Task item >> Of the lines listed below, return exactly those that run from the line containing "Internacional?" through the line containing "Торговый центр, 5 мин на авто", both included.
-- Data under study follows --
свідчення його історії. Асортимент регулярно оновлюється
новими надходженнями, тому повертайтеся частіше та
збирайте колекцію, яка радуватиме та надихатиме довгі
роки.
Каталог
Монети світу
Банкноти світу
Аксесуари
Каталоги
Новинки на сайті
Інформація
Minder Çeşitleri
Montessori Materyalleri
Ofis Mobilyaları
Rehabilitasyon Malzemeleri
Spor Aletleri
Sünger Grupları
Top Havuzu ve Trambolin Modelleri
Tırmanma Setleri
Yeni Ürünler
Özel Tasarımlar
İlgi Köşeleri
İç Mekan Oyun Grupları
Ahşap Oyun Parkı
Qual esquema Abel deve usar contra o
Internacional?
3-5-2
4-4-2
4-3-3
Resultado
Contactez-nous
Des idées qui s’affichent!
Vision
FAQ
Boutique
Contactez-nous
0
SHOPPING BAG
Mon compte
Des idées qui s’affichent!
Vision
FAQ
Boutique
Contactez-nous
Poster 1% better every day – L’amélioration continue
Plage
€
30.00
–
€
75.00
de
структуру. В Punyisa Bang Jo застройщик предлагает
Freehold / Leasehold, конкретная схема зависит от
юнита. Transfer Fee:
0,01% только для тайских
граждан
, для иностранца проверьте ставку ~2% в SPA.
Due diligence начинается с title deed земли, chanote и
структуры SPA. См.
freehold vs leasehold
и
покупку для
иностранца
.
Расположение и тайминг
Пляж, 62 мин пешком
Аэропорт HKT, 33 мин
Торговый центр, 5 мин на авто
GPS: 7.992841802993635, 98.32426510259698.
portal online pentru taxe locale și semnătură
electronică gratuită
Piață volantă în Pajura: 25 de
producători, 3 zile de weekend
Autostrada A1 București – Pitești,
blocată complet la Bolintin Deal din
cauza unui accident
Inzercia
-- Data under study concluded --
Result for this exercise >>
Internacional?
3-5-2
4-4-2
4-3-3
Resultado
Contactez-nous
Des idées qui s’affichent!
Vision
FAQ
Boutique
Contactez-nous
0
SHOPPING BAG
Mon compte
Des idées qui s’affichent!
Vision
FAQ
Boutique
Contactez-nous
Poster 1% better every day – L’amélioration continue
Plage
€
30.00
–
€
75.00
de
структуру. В Punyisa Bang Jo застройщик предлагает
Freehold / Leasehold, конкретная схема зависит от
юнита. Transfer Fee:
0,01% только для тайских
граждан
, для иностранца проверьте ставку ~2% в SPA.
Due diligence начинается с title deed земли, chanote и
структуры SPA. См.
freehold vs leasehold
и
покупку для
иностранца
.
Расположение и тайминг
Пляж, 62 мин пешком
Аэропорт HKT, 33 мин
Торговый центр, 5 мин на авто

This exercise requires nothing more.